Sejalan dengan Piter, Direktur Eksekutif INDEF Tauhid Ahmad juga menilai, konsolidasi perbankan sangat perlu dilakukan. Tidak hanya untuk memperbesar permodalan bank, namun juga memperkuat struktur managemen, hingga memperluas segmen pasar. Namun, konsolidasi harus dilakukan dengan memperhatikan ruang gerak dan cakupan pasar antara satu bank dengan bank lain.
“Sehingga tidak terjadi aglomerasi dari sisi perbankan. Jadi, pengumpulan pada kelompok-kelompok tertentu pada perbankan,” kata dia, kepada Alinea.id, Minggu (24/1).
Di sisi lain, Tauhid mengkhawatirkan kemungkinan konsolidasi oleh konglomerat-konglomerat lokal yang akan menimbulkan dominasi pada bank-bank besar saja. Sebab, di Indonesia bank BUKU I dengan modal inti kurang dari Rp1 triliun dan kredit macet atau non-performing loan (NPL) yang cenderung terus meningkat masih banyak dijumpai.
Karenanya, untuk menghindari risiko tersebut, pihaknya meminta agar pemerintah mengeluarkan kebijakan yang lebih adil bagi para pelaku usaha. “Paling tidak pada level yang sama. Level pengusaha yang cukup adil bagi pelaku usaha sendiri,” tambahnya.
Sementara itu, untuk menghindari resiko yang diakibatkan oleh aksi korporasi ini, OJK telah menerbitkan aturan terkait konglomerasi. Payung hukum pengaturan pengawasan ini tertuang di dalam POJK Nomor 45/2020 yang diteken Ketua DK OJK Wimboh Santoso pada 14 Oktober 2020 lalu.
Berdasarkan beleid tersebut, otoritas menetapkan kriteria konglomerasi keuangan yaitu memiliki total aset grup atau kelompok usaha minimal Rp100 triliun. Selain itu, grup konglomerasi juga diwajibkan untuk berkegiatan di lebih dari satu jenis lembaga jasa keuangan (LJK).
Dihubungi terpisah, Staf Ahli OJK Ryan Kiryanto mengatakan, saat ini OJK tengah memberikan pengawasan ketat terhadap 48 konglomerasi di sektor keuangan. Tercatat, hingga 2019, perusahaan konglomerasi keuangan memiliki total aset hingga Rp7.187 triliun. Kemudian, dalam catatan OJK ada 34 konglomerasi dengan bank sebagai entitas utama, di sektor asuransi ada 8 konglomerasi, perusahaan pembiayaan 2 konglomerasi dan di sektor LJK Khusus ada 1 konglomerasi.

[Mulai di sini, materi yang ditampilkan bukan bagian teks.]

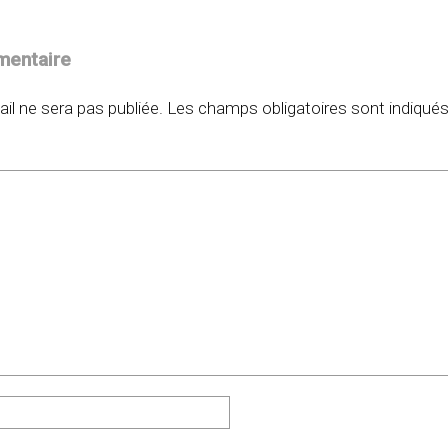
mentaire
il ne sera pas publiée.
Les champs obligatoires sont indiqué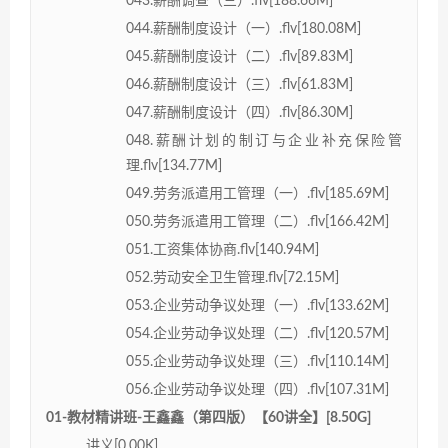
043.薪酬调查（三）.flv[188.66M]
044.薪酬制度设计（一）.flv[180.08M]
045.薪酬制度设计（二）.flv[89.83M]
046.薪酬制度设计（三）.flv[61.83M]
047.薪酬制度设计（四）.flv[86.30M]
048.薪酬计划的制订与企业补充保险管
理.flv[134.77M]
049.劳务派遣用工管理（一）.flv[185.69M]
050.劳务派遣用工管理（二）.flv[166.42M]
051.工资集体协商.flv[140.94M]
052.劳动安全卫生管理.flv[72.15M]
053.企业劳动争议处理（一）.flv[133.62M]
054.企业劳动争议处理（二）.flv[120.57M]
055.企业劳动争议处理（三）.flv[110.14M]
056.企业劳动争议处理（四）.flv[107.31M]
01-教材精讲班-王鑫鑫（第四版）【60讲全】[8.50G]
讲义[0.00K]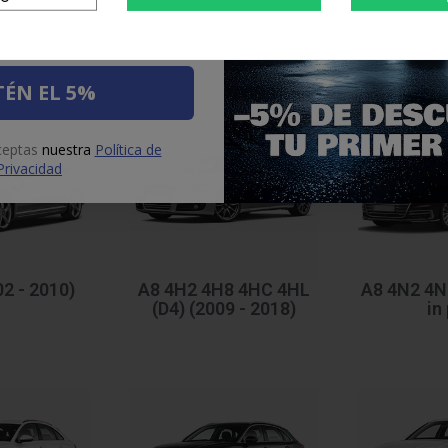
10 - 2018)
A6 C8 (2018 in poi)
A7 4G (20
ÉN EL 5%
aceptas
nuestra
Política de
Privacidad
02 - 2010)
A8 4H2 4H8 4HC 4HL
A8 4N2 4N8
(D4) (2009 - 2018)
in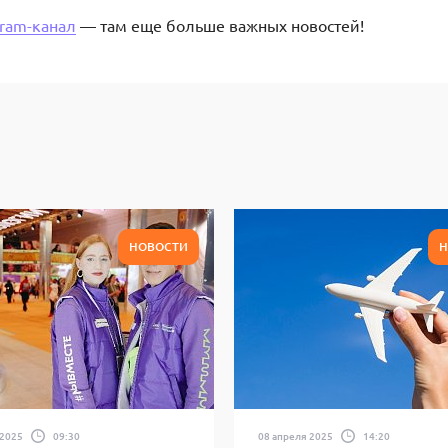
gram-канал
— там еще больше важных новостей!
НОВОСТИ
Н
 2025
09:30
08 апреля 2025
14:20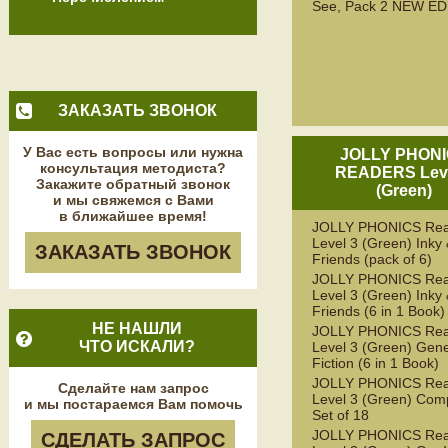
See, Pack 2 NEW ED
ЗАКАЗАТЬ ЗВОНОК
У Вас есть вопросы или нужна
JOLLY PHON
консультация методиста?
READERS Leve
Закажите обратный звонок
(Green)
и мы свяжемся с Вами
в ближайшее время!
JOLLY PHONICS Rea
Level 3 (Green) Inky
ЗАКАЗАТЬ ЗВОНОК
Friends (pack of 6)
JOLLY PHONICS Rea
Level 3 (Green) Inky
Friends (6 in 1 Book)
НЕ НАШЛИ
JOLLY PHONICS Rea
ЧТО ИСКАЛИ?
Level 3 (Green) Gene
Fiction (6 in 1 Book)
JOLLY PHONICS Rea
Сделайте нам запрос
Level 3 (Green) Com
и мы постараемся Вам помочь
Set of 18
JOLLY PHONICS Rea
СДЕЛАТЬ ЗАПРОС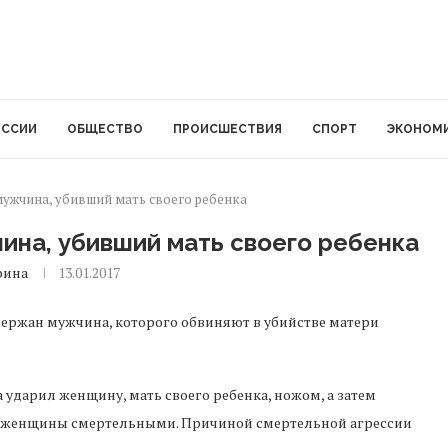
ОССИИ
ОБЩЕСТВО
ПРОИСШЕСТВИЯ
СПОРТ
ЭКОНОМ
мужчина, убивший мать своего ребенка
ина, убивший мать своего ребенка
рина
13.01.2017
держан мужчина, которого обвиняют в убийстве матери
на ударил женщину, мать своего ребенка, ножом, а затем
я женщины смертельными. Причиной смертельной агрессии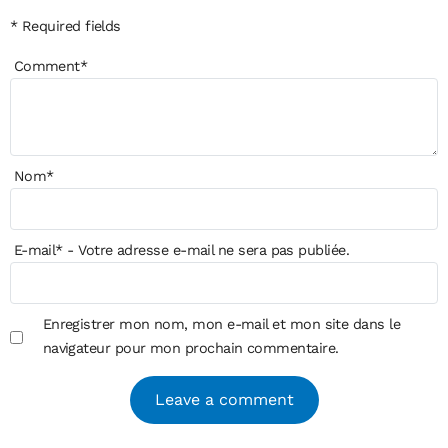
* Required fields
Comment
*
Nom
*
E-mail
*
- Votre adresse e-mail ne sera pas publiée.
Enregistrer mon nom, mon e-mail et mon site dans le
navigateur pour mon prochain commentaire.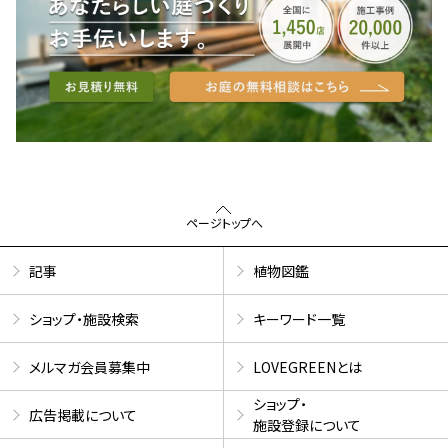
ページトップへ
記事
植物図鑑
ショップ・施設検索
キーワード一覧
メルマガ会員募集中
LOVEGREENとは
ショップ・
広告掲載について
施設登録について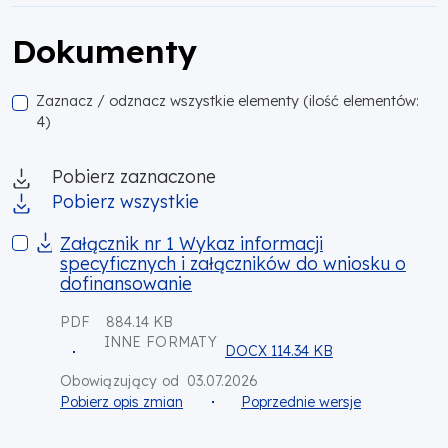
Dokumenty
Zaznacz / odznacz wszystkie elementy (ilość elementów:
4)
Pobierz zaznaczone
Pobierz wszystkie
Załącznik nr 1 Wykaz informacji specyficznych i załącznikó
Załącznik nr 1 Wykaz informacji
specyficznych i załączników do wniosku o
dofinansowanie
PDF
884.14 KB
INNE FORMATY
DOCX 114.34 KB
03.07.2026
Obowiązujący od
Pobierz opis zmian
Poprzednie wersje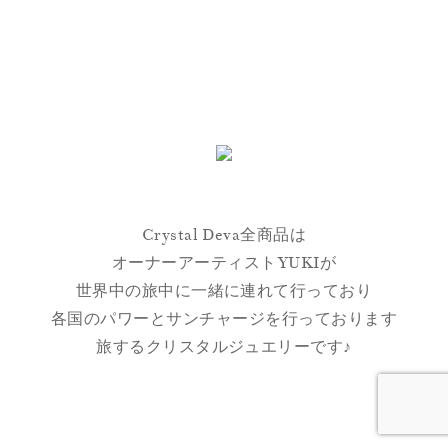
Crystal Deva全商品は
オーナーアーティストYUKIが
世界中の旅中に一緒に連れて行っており
各国のパワーとサンチャージを行っております
旅するクリスタルジュエリーです♪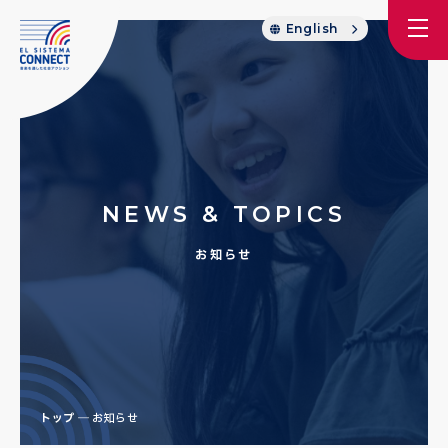
English
NEWS & TOPICS
お知らせ
トップ
お知らせ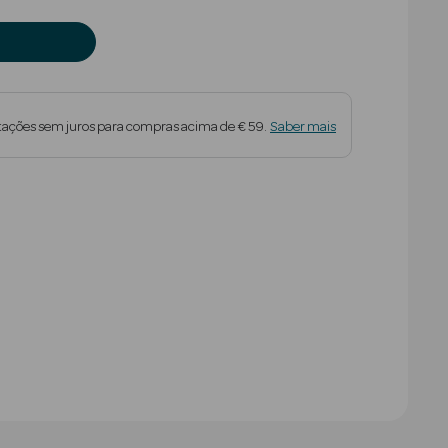
tações sem juros para compras acima de € 59.
Saber mais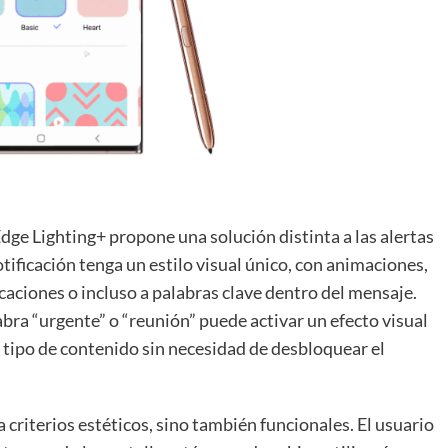
ge Lighting+ propone una solución distinta a las alertas
ificación tenga un estilo visual único, con animaciones,
caciones o incluso a palabras clave dentro del mensaje.
abra “urgente” o “reunión” puede activar un efecto visual
l tipo de contenido sin necesidad de desbloquear el
 criterios estéticos, sino también funcionales. El usuario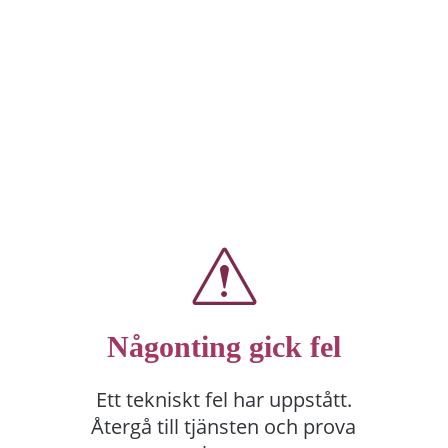
Någonting gick fel
Ett tekniskt fel har uppstått.
Återgå till tjänsten och prova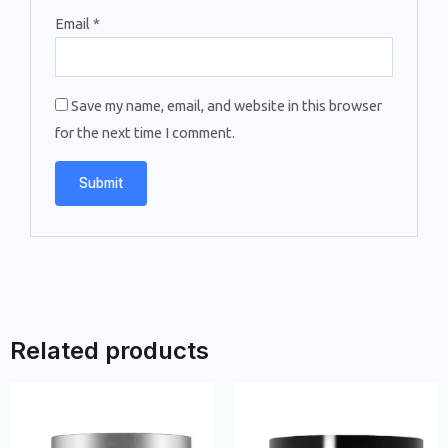
Email
*
Save my name, email, and website in this browser
for the next time I comment.
Related products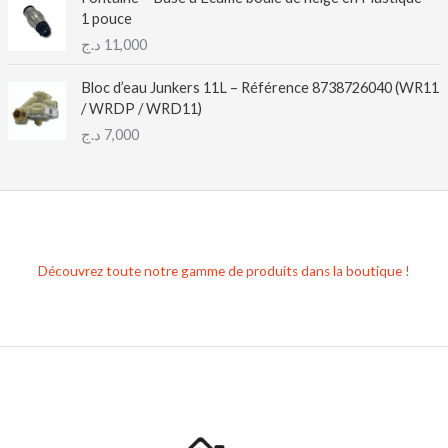
1 pouce
د.ج
11,000
Bloc d’eau Junkers 11L – Référence 8738726040 (WR11
/ WRDP / WRD11)
د.ج
7,000
Découvrez toute notre gamme de produits dans la boutique !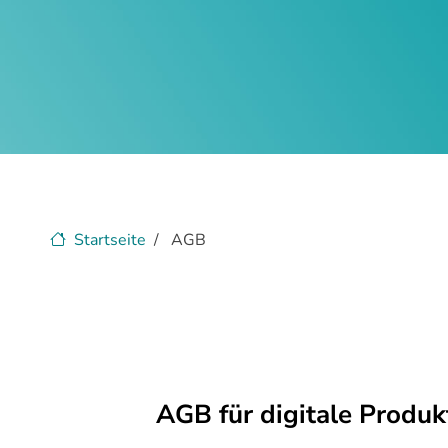
Startseite
AGB
AGB für digitale Produk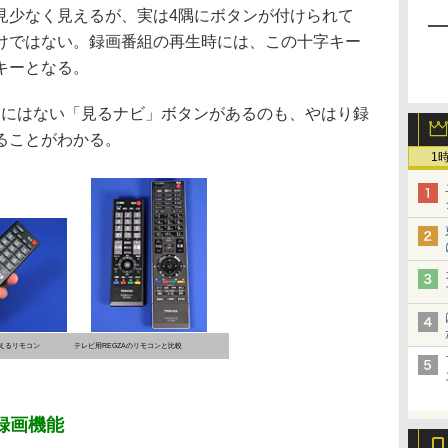
少なく見えるが、実は4隅にボタンが付けられて
けではない。録画番組の再生時には、この十字キー
キーとなる。
ンにはない「見るナビ」ボタンがあるのも、やはり録
ることがわかる。
1
えるリモコン
テレビ用REGZAのリモコンと比較
の録画機能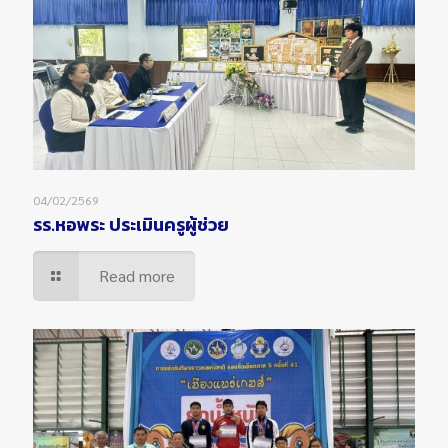
04/02/2569
รร.หอพระ ประเมินครูผู้ช่วย
Read more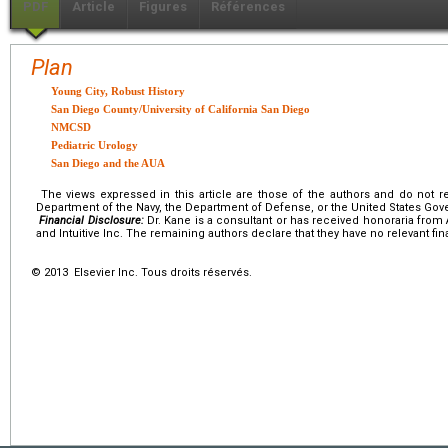
PDF
Article
Figures
Références
Plan
Young City, Robust History
San Diego County/University of California San Diego
NMCSD
Pediatric Urology
San Diego and the AUA
The views expressed in this article are those of the authors and do not refl
Department of the Navy, the Department of Defense, or the United States Go
Financial Disclosure:
Dr. Kane is a consultant or has received honoraria from
and Intuitive Inc. The remaining authors declare that they have no relevant fina
© 2013 Elsevier Inc. Tous droits réservés.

“Semakin banyaknya sektor keuangan dalam sebuah konglomerasi dapat menimbulkan potensi keuangan yang berkomplikasi. Di sisi lain, juga bisa menghasilkan pendapatan maksimal. Ini akan efektif dan maksimal untuk bisa jadi lebih cepat dengan takaran yang tepat,” ujar dia, Jumat (22/1).